-- Opening Marker --
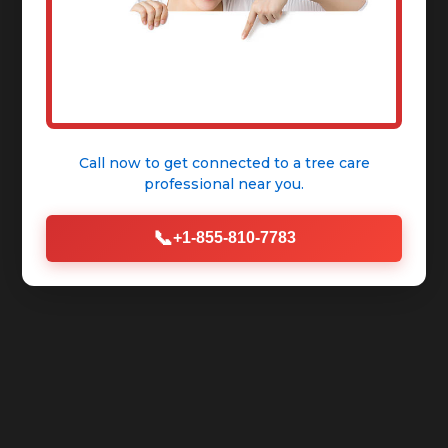
Call now to get connected to a
tree care
professional
near you.
📞
+1-855-810-7783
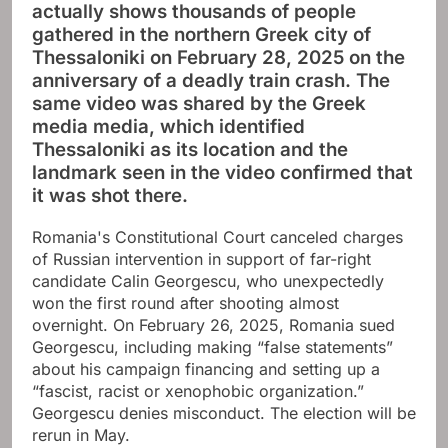
actually shows thousands of people
gathered in the northern Greek city of
Thessaloniki on February 28, 2025 on the
anniversary of a deadly train crash. The
same video was shared by the Greek
media media, which identified
Thessaloniki as its location and the
landmark seen in the video confirmed that
it was shot there.
Romania's Constitutional Court canceled charges
of Russian intervention in support of far-right
candidate Calin Georgescu, who unexpectedly
won the first round after shooting almost
overnight. On February 26, 2025, Romania sued
Georgescu, including making “false statements”
about his campaign financing and setting up a
“fascist, racist or xenophobic organization.”
Georgescu denies misconduct. The election will be
rerun in May.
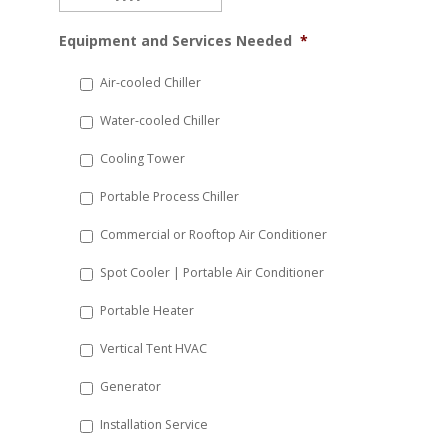
MM
Equipment and Services Needed
*
slash
DD
Air-cooled Chiller
slash
Water-cooled Chiller
YYYY
Cooling Tower
Portable Process Chiller
Commercial or Rooftop Air Conditioner
Spot Cooler | Portable Air Conditioner
Portable Heater
Vertical Tent HVAC
Generator
Installation Service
-- Closing Marker --
We ask that the entries above be copied exactly, with the pictures omitted.

Call now to get connected to a
tree care
professional
near you.
📞
+1-855-810-7783
actually shows thousands of people
gathered in the northern Greek city of
Thessaloniki on February 28, 2025 on the
anniversary of a deadly train crash. The
same video was shared by the Greek
media media, which identified
Thessaloniki as its location and the
landmark seen in the video confirmed that
it was shot there.
Romania's Constitutional Court canceled charges
of Russian intervention in support of far-right
candidate Calin Georgescu, who unexpectedly
won the first round after shooting almost
overnight. On February 26, 2025, Romania sued
Georgescu, including making “false statements”
about his campaign financing and setting up a
“fascist, racist or xenophobic organization.”
Georgescu denies misconduct. The election will be
rerun in May.
MM
Equipment and Services Needed
*
slash
DD
Air-cooled Chiller
slash
Water-cooled Chiller
YYYY
Cooling Tower
Portable Process Chiller
Commercial or Rooftop Air Conditioner
Spot Cooler | Portable Air Conditioner
Portable Heater
Vertical Tent HVAC
Generator
Installation Service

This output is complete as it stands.